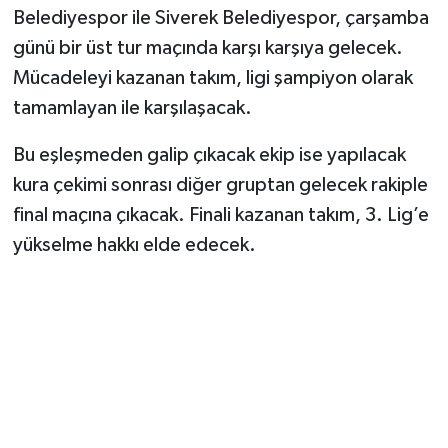
Belediyespor ile Siverek Belediyespor, çarşamba
günü bir üst tur maçında karşı karşıya gelecek.
Mücadeleyi kazanan takım, ligi şampiyon olarak
tamamlayan ile karşılaşacak.
Bu eşleşmeden galip çıkacak ekip ise yapılacak
kura çekimi sonrası diğer gruptan gelecek rakiple
final maçına çıkacak. Finali kazanan takım, 3. Lig’e
yükselme hakkı elde edecek.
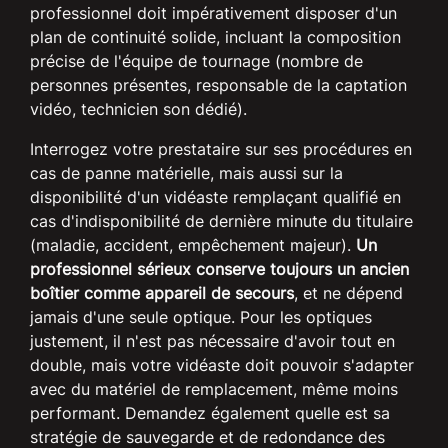
professionnel doit impérativement disposer d'un
plan de continuité solide, incluant la composition
précise de l'équipe de tournage (nombre de
personnes présentes, responsable de la captation
vidéo, technicien son dédié).
Interrogez votre prestataire sur ses procédures en
cas de panne matérielle, mais aussi sur la
disponibilité d'un vidéaste remplaçant qualifié en
cas d'indisponibilité de dernière minute du titulaire
(maladie, accident, empêchement majeur).
Un
professionnel sérieux conserve toujours un ancien
boîtier comme appareil de secours
, et ne dépend
jamais d'une seule optique. Pour les optiques
justement, il n'est pas nécessaire d'avoir tout en
double, mais votre vidéaste doit pouvoir s'adapter
avec du matériel de remplacement, même moins
performant. Demandez également quelle est sa
stratégie de sauvegarde et de redondance des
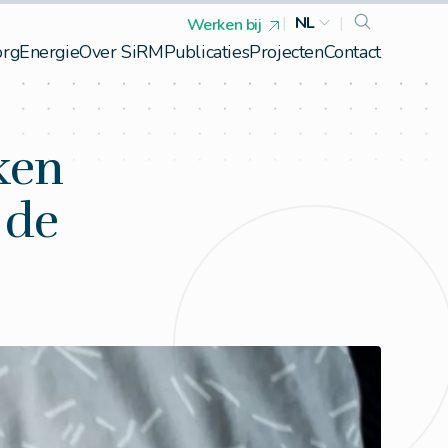
|
NL
|
Werken bij
org
Energie
Over SiRM
Publicaties
Projecten
Contact
ken
 de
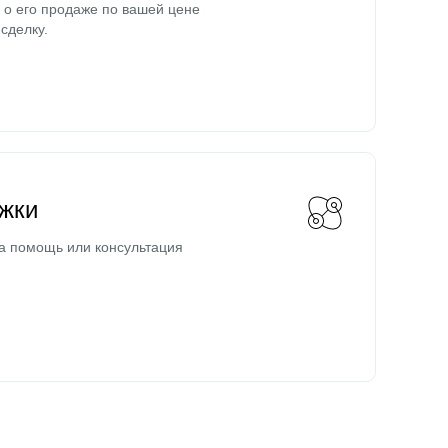
о его продаже по вашей цене
сделку.
жки
а помощь или консультация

EXERCISE DESCRIPTION: What you return must match, line for line, the records from the line containing "avec du matériel de remplacement, même moins" through their end, with both ends included and no pictures.

RESPONSE AREA:
avec du matériel de remplacement, même moins
performant. Demandez également quelle est sa
stratégie de sauvegarde et de redondance des
|
NL
|
Werken bij
org
Energie
Over SiRM
Publicaties
Projecten
Contact
ken
 de
о его продаже по вашей цене
сделку.
жки
а помощь или консультация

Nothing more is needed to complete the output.